All verified fraud rates fall below the 20% threshold, confirming that no single category acts as a near-deterministic fraud rule. The model uses category as a Bayesian prior requiring behavioral confirmation rather than a static classifier.

The GAMBLING index was previously at 103x (documented in the leakage case study); its reduction to 17x after generator retuning and the verified fraud rate confirms it is now a legitimate signal.


Section 5: Known Limitations

Recall Ceiling (66.7%)

Theoretical maximum recall is imposed by deliberate label noise design. The 0.5% false positive rate in fp_rate creates labels that are behaviorally unlearnable. Recall approaching this ceiling represents optimal behavior.

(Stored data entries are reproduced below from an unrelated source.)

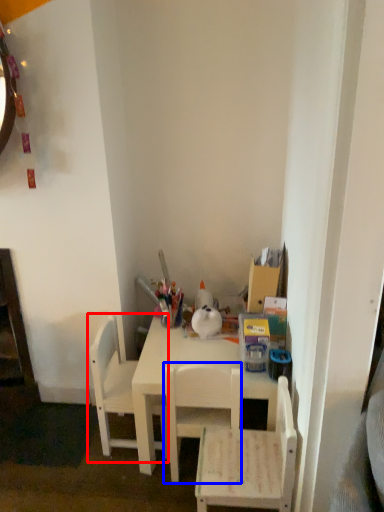 Question: Which object appears farthest to the camera in this image, chair (highlighted by a red box) or chair (highlighted by a blue box)?

Choices:
 (A) chair
 (B) chair

Answer: (A) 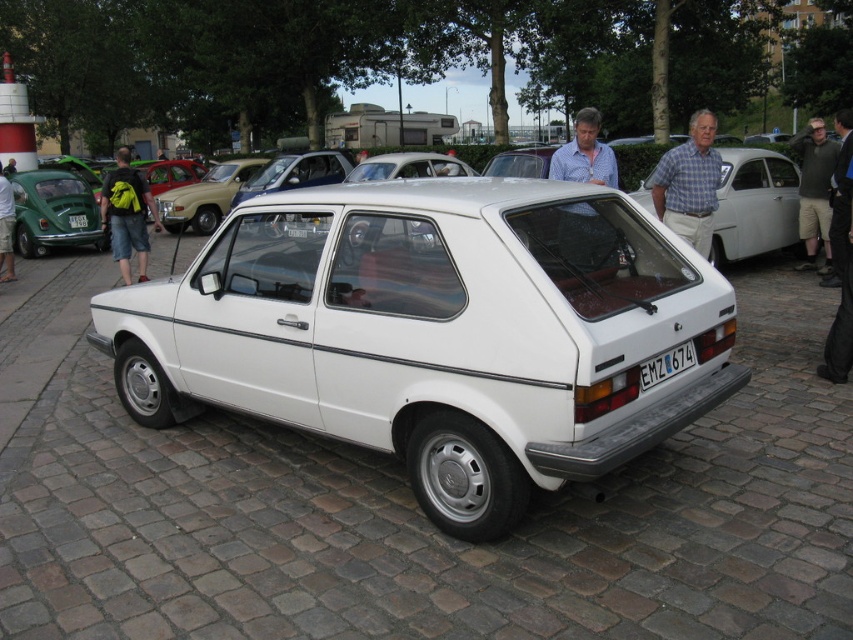 Question: Which of these objects is positioned farthest from the khaki shorts at right?

Choices:
 (A) white plastic license plate at center
 (B) green matte license plate at center
 (C) black leather jacket at right

Answer: (B)

Question: Can you confirm if plaid shirt at center is positioned to the left of khaki shorts at right?

Choices:
 (A) no
 (B) yes

Answer: (B)

Question: Can you confirm if white matte hatchback at center is thinner than plaid shirt at center?

Choices:
 (A) no
 (B) yes

Answer: (A)

Question: Which of the following is the closest to the observer?

Choices:
 (A) (308, 234)
 (B) (828, 179)
 (C) (224, 173)

Answer: (A)

Question: Is black leather jacket at right positioned in front of green backpack at left?

Choices:
 (A) yes
 (B) no

Answer: (A)

Question: Which object appears closest to the camera in this image?

Choices:
 (A) white glossy sedan at center
 (B) matte beige car at center

Answer: (A) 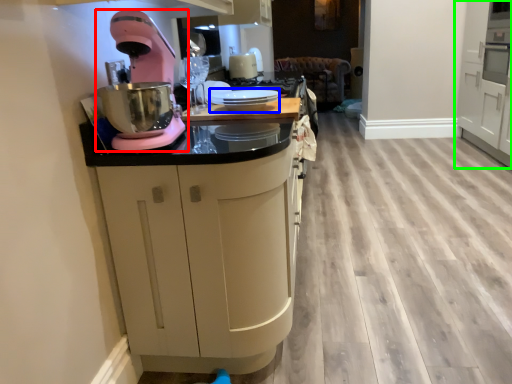 Question: Which object is the farthest from home appliance (highlighted by a red box)? Choose among these: appliance (highlighted by a blue box) or cabinetry (highlighted by a green box).

Choices:
 (A) appliance
 (B) cabinetry

Answer: (B) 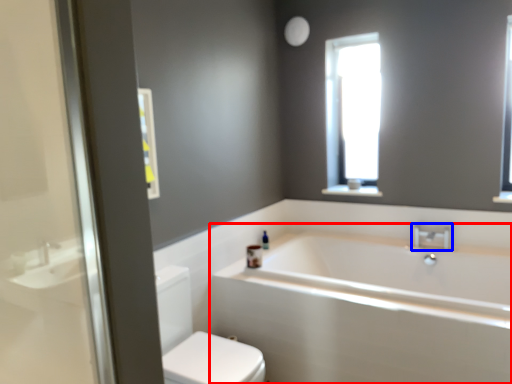 Question: Which point is closer to the camera, bathtub (highlighted by a red box) or tap (highlighted by a blue box)?

Choices:
 (A) bathtub
 (B) tap

Answer: (A) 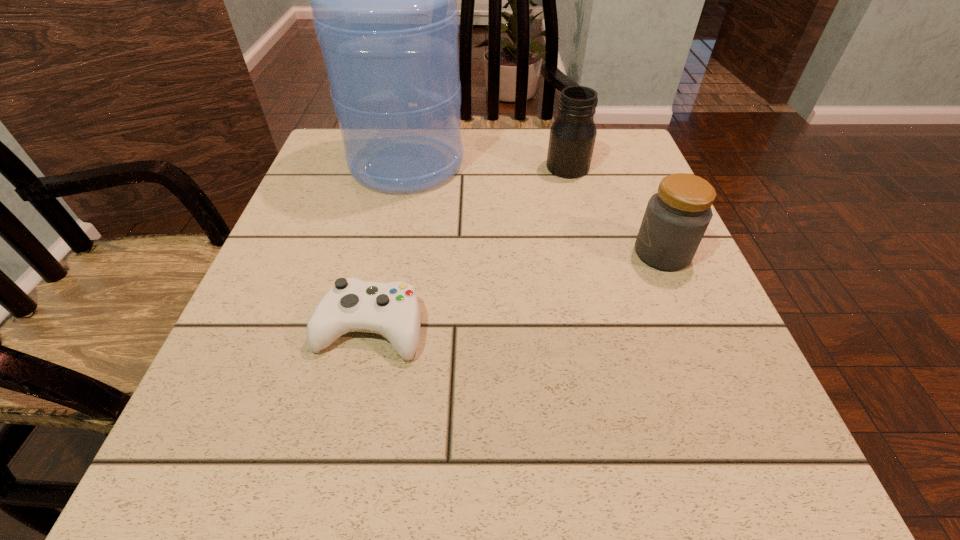 Locate an element on the screen. free space at the left edge of the desktop is located at coordinates (314, 282).

Find the location of `blank space at the right edge of the desktop`. blank space at the right edge of the desktop is located at coordinates (614, 287).

In the image, there is a desktop. At what (x,y) coordinates should I click in order to perform the action: click on blank space at the near left corner. Please return your answer as a coordinate pair (x, y). Looking at the image, I should click on (176, 501).

In the image, there is a desktop. Identify the location of blank space at the far right corner. (634, 145).

Image resolution: width=960 pixels, height=540 pixels. I want to click on free space between the tallest object and the control, so click(x=388, y=246).

The image size is (960, 540). Find the location of `free point between the shortest object and the water jug`. free point between the shortest object and the water jug is located at coordinates (388, 246).

The image size is (960, 540). I want to click on free point between the left jar and the nearer jar, so click(615, 210).

You are a GUI agent. You are given a task and a screenshot of the screen. Output one action in this format:
    pyautogui.click(x=<x>, y=<y>)
    Task: Click on the vacant space in between the rightmost object and the water jug
    Image resolution: width=960 pixels, height=540 pixels.
    Given the screenshot: What is the action you would take?
    pyautogui.click(x=535, y=208)

Where is `empty location between the shortest object and the second object from right to left`? This screenshot has width=960, height=540. empty location between the shortest object and the second object from right to left is located at coordinates (468, 247).

Locate an element on the screen. Image resolution: width=960 pixels, height=540 pixels. vacant space in between the second object from right to left and the shortest object is located at coordinates (468, 247). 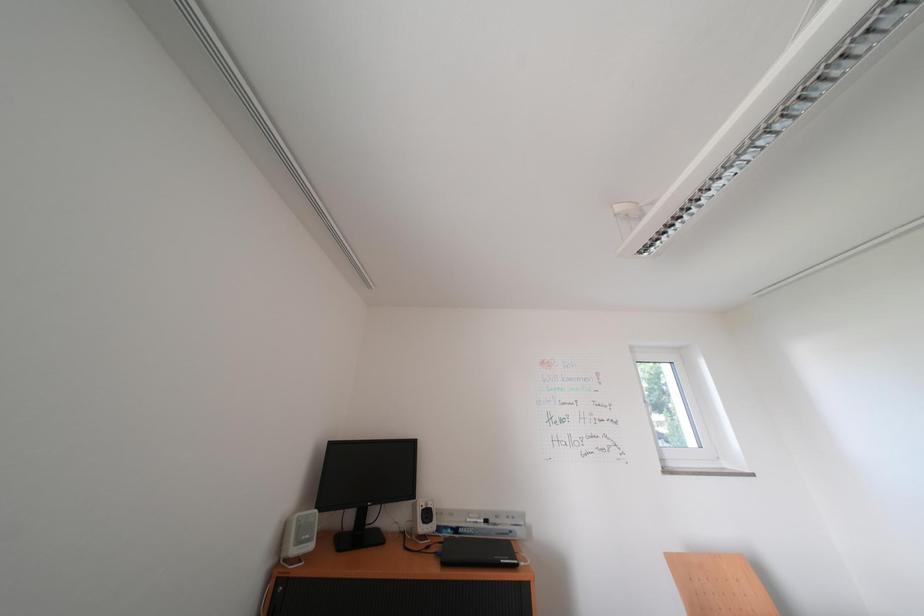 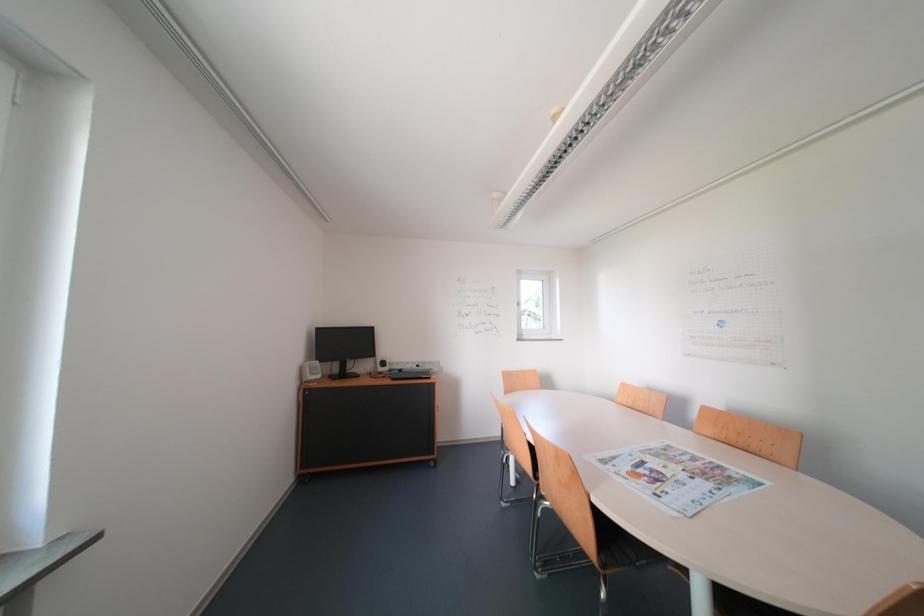 Question: The images are taken continuously from a first-person perspective. In which direction are you moving?

Choices:
 (A) Left
 (B) Right
 (C) Forward
 (D) Backward

Answer: (D) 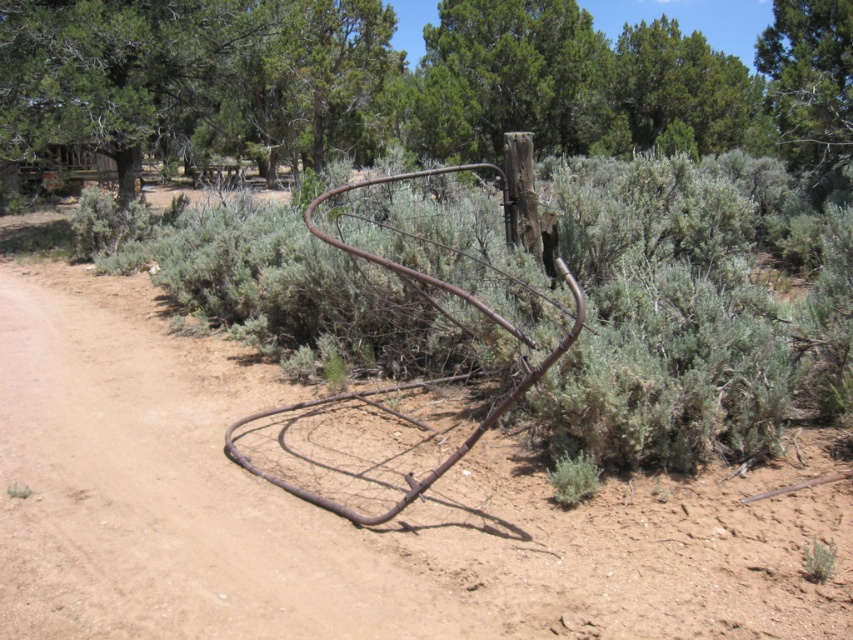 You are standing at the camera position looking at the scene. There are two points marked in the image, one at point coordinates point (74,604) and the other at point coordinates point (262,70). Which of these two points is nearer to you?

Point point (74,604) is closer to the camera than point point (262,70), so the point at point (74,604) is nearer to you.

You are a hiker lost in the desert and see the brown dirt track at center and the green leafy tree at upper center. Which direction should you head towards to find the tree?

The green leafy tree at upper center is to the left of the brown dirt track at center, so you should head towards the left to find the tree. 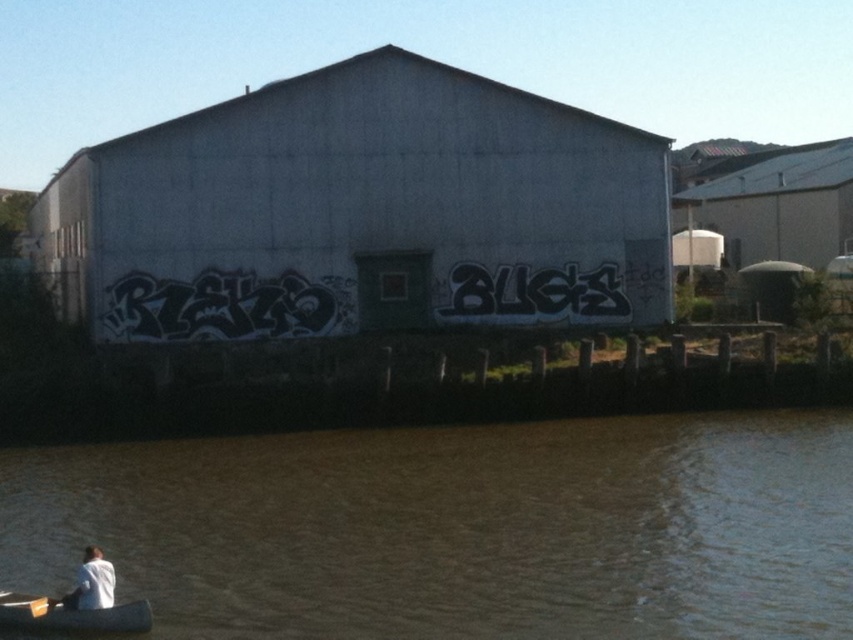 Question: Estimate the real-world distances between objects in this image. Which object is farther from the brown murky water at lower left?

Choices:
 (A) wooden canoe at lower left
 (B) white matte shirt at lower left

Answer: (B)

Question: Can you confirm if brown murky water at lower left is positioned above wooden canoe at lower left?

Choices:
 (A) no
 (B) yes

Answer: (B)

Question: Is brown murky water at lower left thinner than wooden canoe at lower left?

Choices:
 (A) yes
 (B) no

Answer: (B)

Question: Which of the following is the closest to the observer?

Choices:
 (A) wooden canoe at lower left
 (B) white matte shirt at lower left

Answer: (A)

Question: Which point is farther to the camera?

Choices:
 (A) (112, 598)
 (B) (32, 620)

Answer: (A)

Question: Does brown murky water at lower left have a larger size compared to wooden canoe at lower left?

Choices:
 (A) no
 (B) yes

Answer: (B)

Silver ETL Eager Execution

Sequence features using .over() window functions trigger eager in-memory execution despite Polars lazy API usage. Datasets significantly exceeding available RAM will hit memory pressure. Roadmap: transition to a stateful streaming pre-aggregation pass.

Campaign Detection

Coordinated attack signatures require graph-based reasoning over entity relationships. Individual transactions in a campaign are often behaviorally indistinguishable from legitimate ones when viewed in isolation—this is a structural limitation of single-transaction classifiers.